Thanks a lot for notification!
I have change the title and resend it.

Thanks,
Qinglin.


_______________________________________________
linux-riscv mailing list
linux-riscv@lists.infradead.org
http://lists.infradead.org/mailman/listinfo/linux-riscv

Re: [PATCH v1 1/1] riscv: mm: add missing memcpy in kasan_init

[Conor Dooley]

On Sun, Oct 09, 2022 at 09:25:31PM +0800, Qinglin Pan wrote:
> On 10/9/22 7:30 PM, Conor Dooley wrote:
> > On Sun, Oct 09, 2022 at 04:30:50PM +0800, panqinglin2020@iscas.ac.cn wrote:
> > > From: Qinglin Pan <panqinglin2020@iscas.ac.cn>
> > > 
> > > Hi Atish,
> > > 
> > > It seems that the panic is due to the missing memcpy during kasan_init.
> > > Could you please check whether this patch is helpful?
> > 
> > If this does solve the problem it would be:
> > Fixes: 8fbdccd2b173 ("riscv: mm: Support kasan for sv57")
> > right?
> > 
> > Thanks,
> > Conor.
> > 
> 
> Hi Conor,
> 
> Thanks a lot for notification!
> I have change the title and resend it.

Unfortunately I was not suggesting a new title for the patch.. A
"Fixes:" tag goes as part of the sign off block to show what commit a
given patch fixes. Your original title looks fine to me.

Thanks,
Conor.


_______________________________________________
linux-riscv mailing list
linux-riscv@lists.infradead.org
http://lists.infradead.org/mailman/listinfo/linux-riscv

Re: [PATCH v1 1/1] riscv: mm: add missing memcpy in kasan_init

[Atish Patra]

On Sun, Oct 9, 2022 at 1:31 AM <panqinglin2020@iscas.ac.cn> wrote:
>
> From: Qinglin Pan <panqinglin2020@iscas.ac.cn>
>
> Hi Atish,
>
> It seems that the panic is due to the missing memcpy during kasan_init.
> Could you please check whether this patch is helpful?
>
> When doing kasan_populate, the new allocated base_pud/base_p4d should
> contain kasan_early_shadow_{pud, p4d}'s content.

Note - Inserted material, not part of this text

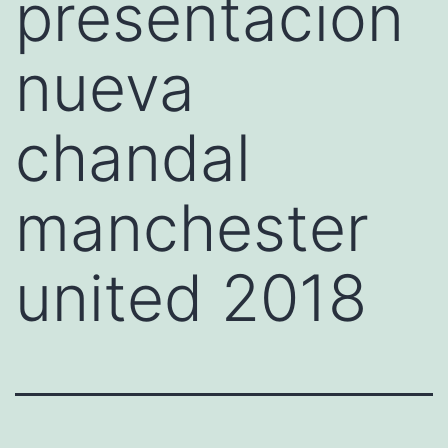
presentacion
nueva
chandal
manchester
united 2018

Add the missing memcpy
> to avoid page fault when read/write kasan shadow region.
>
> Tested on:
>  - qemu with sv57 and CONFIG_KASAN on.
>  - qemu with sv48 and CONFIG_KASAN on.
>
> Signed-off-by: Qinglin Pan <panqinglin2020@iscas.ac.cn>
> ---
>  arch/riscv/mm/kasan_init.c | 7 ++++++-
>  1 file changed, 6 insertions(+), 1 deletion(-)
>
> diff --git a/arch/riscv/mm/kasan_init.c b/arch/riscv/mm/kasan_init.c
> index a22e418dbd82..e1226709490f 100644
> --- a/arch/riscv/mm/kasan_init.c
> +++ b/arch/riscv/mm/kasan_init.c
> @@ -113,6 +113,8 @@ static void __init kasan_populate_pud(pgd_t *pgd,
>                 base_pud = pt_ops.get_pud_virt(pfn_to_phys(_pgd_pfn(*pgd)));
>         } else if (pgd_none(*pgd)) {
>                 base_pud = memblock_alloc(PTRS_PER_PUD * sizeof(pud_t), PAGE_SIZE);
> +               memcpy(base_pud, (void *)kasan_early_shadow_pud,
> +                       sizeof(pud_t) * PTRS_PER_PUD);
>         } else {
>                 base_pud = (pud_t *)pgd_page_vaddr(*pgd);
>                 if (base_pud == lm_alias(kasan_early_shadow_pud)) {
> @@ -173,8 +175,11 @@ static void __init kasan_populate_p4d(pgd_t *pgd,
>                 base_p4d = pt_ops.get_p4d_virt(pfn_to_phys(_pgd_pfn(*pgd)));
>         } else {
>                 base_p4d = (p4d_t *)pgd_page_vaddr(*pgd);
> -               if (base_p4d == lm_alias(kasan_early_shadow_p4d))
> +               if (base_p4d == lm_alias(kasan_early_shadow_p4d)) {
>                         base_p4d = memblock_alloc(PTRS_PER_PUD * sizeof(p4d_t), PAGE_SIZE);
> +                       memcpy(base_p4d, (void *)kasan_early_shadow_p4d,
> +                               sizeof(p4d_t) * PTRS_PER_P4D);
> +               }
>         }
>
>         p4dp = base_p4d + p4d_index(vaddr);
> --
> 2.35.1
>

Yes. This patch fixes the boot issue for me with Kasan enabled on v6.0.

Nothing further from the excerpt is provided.